Distribution of taluka-wise standing crop in Rabbi season, year 2021 of Raigad district

2.11 Accuracy Assessment

In order to assess the accuracy of the classification of final recode image, a following confusion matrix is generated and hence the accuracy of identification and measurement of crop in Rabbi season year 2021 for Raigad district is 67% and the overall accuracy of the supervised classification is 91.24%, which is shown in Table 2

$$\begin{aligned} & {\text{Total no}}.{\text{ of samples}} = {137} \\ & {\text{Correct classified samples}} = {125} \\ \end{aligned}$$
$${\text{Overall Accuracy}} = \frac{{\text{Correct classified samples}}}{{{\text{Total no}}.\,{\text{of samples}}}} = \frac{125}{{137}} = 91.24\%$$
Table 2 Confusion matrix ground truth reference data

3 Results and Discussion

By using remote sensing technique with sentinel satellite, two scene images, most accurate results of standing crop in Raigad district, are generated shown in tabular and graphical form in Table 3, Fig. 10, respectively.

Table 3 Abstract
Fig. 10
A pie chart of the distribution of standing crops in the Raigad district. Alibaug and Uran have high and low crop production of 15.98% and 7.98%, respectively.

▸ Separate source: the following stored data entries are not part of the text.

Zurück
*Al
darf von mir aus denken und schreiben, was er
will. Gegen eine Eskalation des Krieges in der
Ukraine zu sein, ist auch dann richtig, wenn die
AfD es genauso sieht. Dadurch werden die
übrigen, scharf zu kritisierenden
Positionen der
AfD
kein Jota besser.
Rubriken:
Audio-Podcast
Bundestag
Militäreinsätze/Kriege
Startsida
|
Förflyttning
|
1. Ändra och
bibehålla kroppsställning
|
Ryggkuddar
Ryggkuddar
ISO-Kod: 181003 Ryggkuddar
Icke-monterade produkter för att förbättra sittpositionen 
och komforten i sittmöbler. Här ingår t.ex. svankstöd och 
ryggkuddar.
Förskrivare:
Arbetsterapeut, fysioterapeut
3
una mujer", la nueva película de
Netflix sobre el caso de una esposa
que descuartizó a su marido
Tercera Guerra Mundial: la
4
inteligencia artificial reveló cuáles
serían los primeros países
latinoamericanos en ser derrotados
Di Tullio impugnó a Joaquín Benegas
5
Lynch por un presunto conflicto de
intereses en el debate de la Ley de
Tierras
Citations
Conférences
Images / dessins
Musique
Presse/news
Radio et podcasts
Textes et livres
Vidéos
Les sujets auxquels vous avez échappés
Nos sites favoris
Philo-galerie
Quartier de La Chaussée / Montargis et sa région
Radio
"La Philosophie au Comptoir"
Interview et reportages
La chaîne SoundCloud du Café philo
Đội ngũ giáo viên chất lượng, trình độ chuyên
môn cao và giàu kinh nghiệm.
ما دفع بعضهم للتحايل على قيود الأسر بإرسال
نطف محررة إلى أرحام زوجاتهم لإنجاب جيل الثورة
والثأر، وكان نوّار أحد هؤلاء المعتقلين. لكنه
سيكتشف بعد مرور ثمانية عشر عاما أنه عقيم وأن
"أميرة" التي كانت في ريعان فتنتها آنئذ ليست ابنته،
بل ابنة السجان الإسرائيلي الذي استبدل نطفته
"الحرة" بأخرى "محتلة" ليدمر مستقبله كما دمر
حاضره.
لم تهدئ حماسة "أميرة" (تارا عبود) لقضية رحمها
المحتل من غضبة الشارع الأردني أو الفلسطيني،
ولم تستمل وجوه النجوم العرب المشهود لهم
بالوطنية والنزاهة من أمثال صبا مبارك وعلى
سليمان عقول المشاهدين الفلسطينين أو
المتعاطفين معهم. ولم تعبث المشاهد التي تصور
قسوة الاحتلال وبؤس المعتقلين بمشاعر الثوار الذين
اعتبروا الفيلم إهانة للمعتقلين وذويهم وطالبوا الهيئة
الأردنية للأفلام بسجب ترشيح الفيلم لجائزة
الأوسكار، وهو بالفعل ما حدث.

Pie chart showing percentage of taluka-wise standing crop in Rabbi season, year 2021 of Raigad district

4 Conclusions

  • The objective of the study is to identify measure, map the standing crops in Rabbi season, year 2021 in Raigad district and map taluka level area of standing crop. This objective has been achieved with 67% accuracy.

  • The accuracy of particular study is affected due to extremely hilly area, uneven terrain and maximum forest, vegetation cover.

  • It is to conclude that 12.42% of total geographical area of Raigad district is covered under standing crop for Rabbi season, year 2021.

  • The creation of accurate and detailed crop maps requires high-quality ground truth and high-quality multi-temporal satellite data [1].

  • The methodology adopted using the remote sensing technique with two scene images of Sentinel 2A are used to give fairly accurate results at village level [2] standing crop which has been confirmed in the field visit validation survey (Ground Truth). The village level database like area of barren land, area of fallow land, area of forest land, area of crop land and area of water can be used for periodical monitoring of land use activity.

  • Remote sensing and geographic information system is the best tool for crop assessment. It is economical, cost-effective and less laborious. Remote sensing technique for assessment of standing crop in hilly area with forest cover gives reasonable accuracy; however, it is not possible to achieve accuracy around 95% due to extremely hilly terrain.